長曾我部はため息をつきながら狐火がついた左腕をパンパンと払う。火には強いようだ。
「…で、毛利の野郎は…?」
「……、変わりありません」
「…そう、か………」
「……?」
「…、稲荷さん、アンタも会っていくか?」
長曾我部は自分を見る稲荷の視線に気が付くと、薄く笑った。先に浮かべた笑みとは、全く違うものだったが。


 「…こやつは病床なのか」
稲荷は急に静かになった長曾我部を訝しみながら、ついてきた部屋で眠る男を見下ろした。彼が毛利であるという。
「…、成る程確かに似ておるな」
「前回の戦の後倒れてそのままさ。…目覚めもしねぇ」
「…貴様とこの男の関係が分からなくなった。敵ではないのか」
「…毛利は………元就は、…」
呼び名が変わった事に、稲荷の耳がぴくりと動いた。そしてまた、呆れたように鼻を鳴らした。

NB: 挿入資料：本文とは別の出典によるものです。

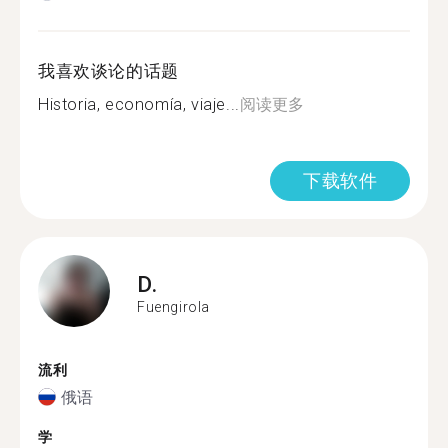
我喜欢谈论的话题
Historia, economía, viaje...
阅读更多
下载软件
D.
Fuengirola
流利
俄语
学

「…何かと思えば、懇意にしておったのか。それも深く」
「…ッ…るせぇ」
「ほとほと人間は理解出来ぬ。懇意にしておるならなぜ戦うのだ」
「神様みてぇな存在には分かりえない感情だろうよ」
長曾我部はしっし、とでもいうように稲荷に向かって手を振った。彼自身は浮かない顔で毛利の顔の隣に座っている。さら、と長曾我部の指が毛利の髪を揺らした。
毛利はぴくりとも動かない。
「…、貴様、先の兵士は貴様は二日と開けずに来ているような事を言っておったが、貴様領地を放っておいていいのか」
「あぁん?アンタが壊されて困るのは富嶽だろう?ならアンタには関係ねぇ」
「…気に食わぬな」
さらりとかわされた事に苛立ちを感じながら、稲荷は長曾我部の隣に座った。
「…誰も守ってやってくれやしねぇ」
「?」
ぼそりと呟かれた言葉に稲荷は視線だけそちらに送る。長曾我部は胡坐の上に肘を突いて、その手の上に顔を乗せた。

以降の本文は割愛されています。